My question raises a few other questions that no one wants to think about, but I have to ask it. Four other guys are at the bar and they don’t say a word. They just look at Sam and wait for his opinion. Sam sighs. One of the other guys, Jonathan, goes behind the bar and pours a shot of the good stuff for Sam. Jonathan is a big, flannel-wearing dude who likes to please people, but he doesn’t have the shifty eyes of a true kiss-ass, and I wouldn’t want to push him too far.
“Yeah, well, that’s the question, isn’t it?” Sam says. He takes a sip of the good whiskey and smacks his lips. The wind picks up, and a gust blows over the top of the chimney and makes a hooting sound.
“Not long ago, I could spend just about all day sitting in front of a television set. Ask anyone here, they’ll say it’s true.”

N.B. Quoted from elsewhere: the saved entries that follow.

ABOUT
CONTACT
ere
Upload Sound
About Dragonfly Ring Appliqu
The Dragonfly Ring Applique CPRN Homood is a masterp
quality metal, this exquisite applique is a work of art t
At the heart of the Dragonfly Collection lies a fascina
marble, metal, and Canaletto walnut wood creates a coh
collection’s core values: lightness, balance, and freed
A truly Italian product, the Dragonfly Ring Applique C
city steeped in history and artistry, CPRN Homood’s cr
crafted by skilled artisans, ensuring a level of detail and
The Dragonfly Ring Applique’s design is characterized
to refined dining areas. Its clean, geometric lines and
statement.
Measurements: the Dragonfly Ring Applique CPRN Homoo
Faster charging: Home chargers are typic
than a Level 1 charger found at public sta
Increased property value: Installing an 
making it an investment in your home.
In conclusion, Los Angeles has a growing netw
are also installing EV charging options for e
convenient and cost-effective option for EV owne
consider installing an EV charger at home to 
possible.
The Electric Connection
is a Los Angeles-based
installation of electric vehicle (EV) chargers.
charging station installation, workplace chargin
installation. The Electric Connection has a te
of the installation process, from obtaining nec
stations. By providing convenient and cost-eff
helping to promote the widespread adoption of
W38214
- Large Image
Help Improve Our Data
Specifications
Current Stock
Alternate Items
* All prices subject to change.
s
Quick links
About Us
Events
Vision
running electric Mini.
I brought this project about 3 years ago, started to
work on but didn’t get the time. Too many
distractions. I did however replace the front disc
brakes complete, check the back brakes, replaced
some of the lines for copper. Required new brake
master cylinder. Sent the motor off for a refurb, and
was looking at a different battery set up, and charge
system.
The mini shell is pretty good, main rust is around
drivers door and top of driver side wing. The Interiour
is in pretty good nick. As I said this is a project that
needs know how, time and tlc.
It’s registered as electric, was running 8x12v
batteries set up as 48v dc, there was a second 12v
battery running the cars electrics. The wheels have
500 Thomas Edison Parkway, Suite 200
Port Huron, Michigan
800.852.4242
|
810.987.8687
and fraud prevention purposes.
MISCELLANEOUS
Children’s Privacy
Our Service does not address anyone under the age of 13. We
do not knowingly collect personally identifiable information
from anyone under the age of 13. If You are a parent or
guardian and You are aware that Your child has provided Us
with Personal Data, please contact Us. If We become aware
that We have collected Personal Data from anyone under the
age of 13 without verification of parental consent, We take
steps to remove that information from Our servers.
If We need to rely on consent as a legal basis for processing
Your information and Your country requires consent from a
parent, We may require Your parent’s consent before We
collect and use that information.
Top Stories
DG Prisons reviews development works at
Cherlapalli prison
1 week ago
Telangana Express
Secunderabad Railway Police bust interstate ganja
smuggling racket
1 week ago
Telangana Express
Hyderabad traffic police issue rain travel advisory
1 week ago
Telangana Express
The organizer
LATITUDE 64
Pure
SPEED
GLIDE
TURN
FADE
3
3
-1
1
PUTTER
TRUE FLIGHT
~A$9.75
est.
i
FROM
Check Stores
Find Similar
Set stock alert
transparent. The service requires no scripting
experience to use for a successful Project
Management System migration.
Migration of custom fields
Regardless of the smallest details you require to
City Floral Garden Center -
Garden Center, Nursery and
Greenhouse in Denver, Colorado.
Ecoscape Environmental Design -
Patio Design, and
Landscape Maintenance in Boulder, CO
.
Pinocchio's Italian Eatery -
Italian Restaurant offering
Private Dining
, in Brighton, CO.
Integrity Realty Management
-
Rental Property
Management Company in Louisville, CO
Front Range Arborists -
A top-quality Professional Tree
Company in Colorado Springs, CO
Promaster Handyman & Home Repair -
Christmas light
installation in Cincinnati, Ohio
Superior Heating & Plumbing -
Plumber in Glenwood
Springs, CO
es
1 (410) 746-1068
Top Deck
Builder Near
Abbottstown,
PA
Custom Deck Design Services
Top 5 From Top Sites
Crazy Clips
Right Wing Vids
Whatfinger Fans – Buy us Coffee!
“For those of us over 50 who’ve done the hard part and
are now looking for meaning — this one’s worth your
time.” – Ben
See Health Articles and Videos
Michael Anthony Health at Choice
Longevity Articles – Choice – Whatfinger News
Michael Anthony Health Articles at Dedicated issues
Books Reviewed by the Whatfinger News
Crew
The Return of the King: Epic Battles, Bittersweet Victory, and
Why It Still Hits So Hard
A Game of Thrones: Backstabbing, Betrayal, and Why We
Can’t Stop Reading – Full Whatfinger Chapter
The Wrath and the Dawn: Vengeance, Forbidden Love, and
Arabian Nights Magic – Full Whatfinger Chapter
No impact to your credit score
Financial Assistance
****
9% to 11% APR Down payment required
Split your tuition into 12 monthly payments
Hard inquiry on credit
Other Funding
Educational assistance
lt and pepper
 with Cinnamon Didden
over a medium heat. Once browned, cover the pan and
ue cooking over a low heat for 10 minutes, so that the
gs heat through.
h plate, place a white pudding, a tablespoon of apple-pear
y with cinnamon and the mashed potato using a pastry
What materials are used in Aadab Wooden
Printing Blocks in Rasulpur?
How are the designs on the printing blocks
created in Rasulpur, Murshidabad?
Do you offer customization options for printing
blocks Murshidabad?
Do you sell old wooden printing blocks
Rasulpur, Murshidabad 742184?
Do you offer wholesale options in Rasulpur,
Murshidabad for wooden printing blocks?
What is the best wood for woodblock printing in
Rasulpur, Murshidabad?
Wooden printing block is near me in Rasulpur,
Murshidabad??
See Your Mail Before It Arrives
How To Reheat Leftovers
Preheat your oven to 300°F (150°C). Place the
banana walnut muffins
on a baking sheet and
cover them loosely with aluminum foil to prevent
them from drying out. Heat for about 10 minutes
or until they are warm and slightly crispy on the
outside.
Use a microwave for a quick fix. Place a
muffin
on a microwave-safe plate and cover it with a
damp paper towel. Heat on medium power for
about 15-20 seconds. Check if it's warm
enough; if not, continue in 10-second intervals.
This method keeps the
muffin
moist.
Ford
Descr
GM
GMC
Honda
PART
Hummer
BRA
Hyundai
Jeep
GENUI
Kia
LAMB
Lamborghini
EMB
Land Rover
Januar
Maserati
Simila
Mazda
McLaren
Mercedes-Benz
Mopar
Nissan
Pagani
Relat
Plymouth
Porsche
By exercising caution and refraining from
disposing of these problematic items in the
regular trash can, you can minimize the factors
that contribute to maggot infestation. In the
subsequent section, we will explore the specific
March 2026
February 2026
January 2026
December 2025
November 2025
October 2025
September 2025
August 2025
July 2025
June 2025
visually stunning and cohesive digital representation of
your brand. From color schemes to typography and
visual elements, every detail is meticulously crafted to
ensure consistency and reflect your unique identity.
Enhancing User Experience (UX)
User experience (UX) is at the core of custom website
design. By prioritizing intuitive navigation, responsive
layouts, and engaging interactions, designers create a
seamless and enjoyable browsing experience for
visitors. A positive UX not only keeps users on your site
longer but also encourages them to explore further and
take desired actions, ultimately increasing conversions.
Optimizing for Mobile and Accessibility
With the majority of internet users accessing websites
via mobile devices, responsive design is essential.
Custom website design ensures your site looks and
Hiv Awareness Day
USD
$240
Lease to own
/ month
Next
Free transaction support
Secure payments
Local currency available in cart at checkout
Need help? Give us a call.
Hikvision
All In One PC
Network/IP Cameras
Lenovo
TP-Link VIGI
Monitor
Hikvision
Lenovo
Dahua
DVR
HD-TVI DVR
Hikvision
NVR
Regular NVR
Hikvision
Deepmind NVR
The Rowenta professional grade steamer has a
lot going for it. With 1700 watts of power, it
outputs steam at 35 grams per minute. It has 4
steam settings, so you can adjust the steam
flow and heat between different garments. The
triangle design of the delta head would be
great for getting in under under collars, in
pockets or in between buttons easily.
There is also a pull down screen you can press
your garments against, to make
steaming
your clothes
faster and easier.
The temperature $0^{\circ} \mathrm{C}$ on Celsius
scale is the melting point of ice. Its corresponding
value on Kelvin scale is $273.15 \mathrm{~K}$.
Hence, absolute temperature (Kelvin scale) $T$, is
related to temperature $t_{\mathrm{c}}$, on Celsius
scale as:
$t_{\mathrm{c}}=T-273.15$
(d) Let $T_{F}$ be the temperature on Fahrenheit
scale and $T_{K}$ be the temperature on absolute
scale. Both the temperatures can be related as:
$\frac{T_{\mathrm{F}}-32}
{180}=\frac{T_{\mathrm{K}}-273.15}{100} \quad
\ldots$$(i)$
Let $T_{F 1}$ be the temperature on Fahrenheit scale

He takes another sip, and I’m watching to see exactly how he does it, using hand movements and good timing and his hushed but serious voice, to get us to lean in and really listen to him. A great stage presence is just about the most important thing for a leader to have. There’s no doubt that Sam believes he’s a leader. He drains his glass.
“I mostly watched the educational channels. I really got off on that shit.”
He motions for a refill, and he makes us wait. Jonathan pours again and we watch the golden whiskey gut-gut into Sam’s big shot glass. Sam takes a sip and lets his eyes get all distant.
“Remember back when people had their panties in a bunch about global warming, and they made all those horror shows? Yeah? Well, there were also a couple of shows about global
cooling
. One of them was called
The Summer That Never Was
.”
It’s a good place for him to pause again, and he does. The other guys are eating out of his hand, so he goes on.
“In the year that Krakatoa exploded—maybe you’ve heard of that volcano, boys—in that year, the winter lasted right through spring, and there wasn’t a real summer. The volcano put tons of shit into the atmosphere, and it took more than a year for the sky to clear. There weren’t any crops to speak of, that first year. And the animals, people included, didn’t have enough to eat.”